Por hablar de escritores y obras actuales, puedo referirme al estadounidense Michio Kaku y su último libro El futuro de la Humanidad: la colonización de Marte, los viajes interestelares, la inmortalidad y nuestro destino más allá de la Tierra. O el reciente On the future: prospects for Humanity, del británico Martin Rees. Son personas que saben de lo que hablan, “están en el ajo”, tocan con sus dedos los bordes de algunos proyectos que ya están en marcha y que cambiarán por completo el escenario humano en el futuro.
Y si este tipo de autores y libros me deslumbran, más asombro y admiración me producen aquellos que sin haber estado relacionados directamente con el mundo científico han sido capaces, gracias a una prodigiosa imaginación, de predecir ese futuro. Me estoy refiriendo, naturalmente, a escritores como Julio Verne y H. G. Wells, considerados por muchos como los padres de lo que más tarde se conoció como “ciencia ficción”.

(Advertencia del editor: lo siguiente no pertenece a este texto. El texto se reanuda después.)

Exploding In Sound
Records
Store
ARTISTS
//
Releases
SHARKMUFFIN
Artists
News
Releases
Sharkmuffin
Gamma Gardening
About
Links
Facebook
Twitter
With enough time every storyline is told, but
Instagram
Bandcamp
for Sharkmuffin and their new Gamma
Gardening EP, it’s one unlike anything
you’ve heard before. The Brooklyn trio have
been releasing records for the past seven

¿Pero sabíais que antes de que Wells escribiera El hombre invisible o La máquina del tiempo otro escritor había imaginado los viajes en el tiempo, la invisibilidad, la criogénesis, las máquinas pensantes, la teletransportación? Fue un periodista americano, Edward Page Mitchell, que en la convalecencia de un desgraciado accidente por el que perdería la visión de un ojo, comenzó a escribir relatos de ficción. Lo hizo durante diez años (1874-1884) –cuando él tenía veintitantos–, casi todos publicados en periódicos y oculto bajo distintos seudónimos, y luego lo olvidó. Se dedicó intensamente al periodismo, acabando su vida como director del prestigioso The Sun neoyorquino. Yo lo conocí hace unos años, cuando cayó en mis manos The tackypomp (sobre viajes a velocidades superiores a la de la luz), que encontré en un volumen de Historias de autores americanos, y quedé impresionado. Después conseguí The crystal man, antología de Sam Moskowitz, auténtico descubridor de Mitchell en los años 70.
Hace unos meses me enteré que por fin había una edición española de los principales relatos del escritor norteamericano, El espectroscopio del alma (Orciny Press, 2015), y en efecto, se trata de una estupenda edición a cargo de Hugo Camacho, que recomiendo.

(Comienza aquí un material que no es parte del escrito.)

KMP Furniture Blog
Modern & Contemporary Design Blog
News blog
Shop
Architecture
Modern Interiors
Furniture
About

Además de por su desbordante imaginación, los relatos de Edward Page Mitchell sorprenden por su ironía (que nunca falta) y, sobre todo, por su buena literatura. Baste este fragmento del inicio de El reloj que marchaba hacia atrás:
Había una hilera de álamos lombardos frente a la casa de mi tía abuela Gertrude, a orillas del río Sheepscot. En su apariencia personal, mi tía se parecía sorprendentemente a aquellos árboles. Tenía el mismo aspecto de anemia incurable que los distingue de otros, más vitales. Ella era alta, de perfil severo, y muy delgada. Sus ropas se aferraban a ella. Estoy seguro de que si los dioses hubieran querido imponerle el destino de Dafne, hubiese ocupado con facilidad y naturalmente un lugar en la hilera, tan melancólica como los restantes álamos.